Directions for this task: Images in the entries are to be skipped, and everything else is to be written out exactly.

Record set:
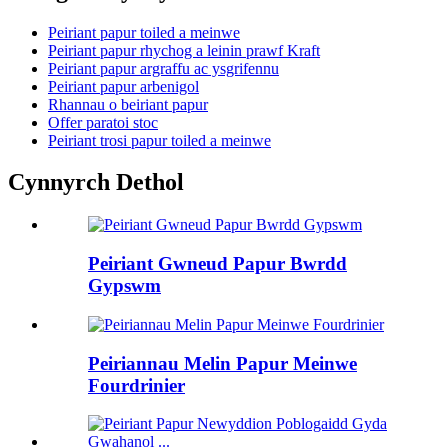
Peiriant papur toiled a meinwe
Peiriant papur rhychog a leinin prawf Kraft
Peiriant papur argraffu ac ysgrifennu
Peiriant papur arbenigol
Rhannau o beiriant papur
Offer paratoi stoc
Peiriant trosi papur toiled a meinwe
Cynnyrch Dethol
Peiriant Gwneud Papur Bwrdd
Gypswm
Peiriannau Melin Papur Meinwe
Fourdrinier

Response to the exercise:
Peiriant papur toiled a meinwe
Peiriant papur rhychog a leinin prawf Kraft
Peiriant papur argraffu ac ysgrifennu
Peiriant papur arbenigol
Rhannau o beiriant papur
Offer paratoi stoc
Peiriant trosi papur toiled a meinwe
Cynnyrch Dethol
Peiriant Gwneud Papur Bwrdd
Gypswm
Peiriannau Melin Papur Meinwe
Fourdrinier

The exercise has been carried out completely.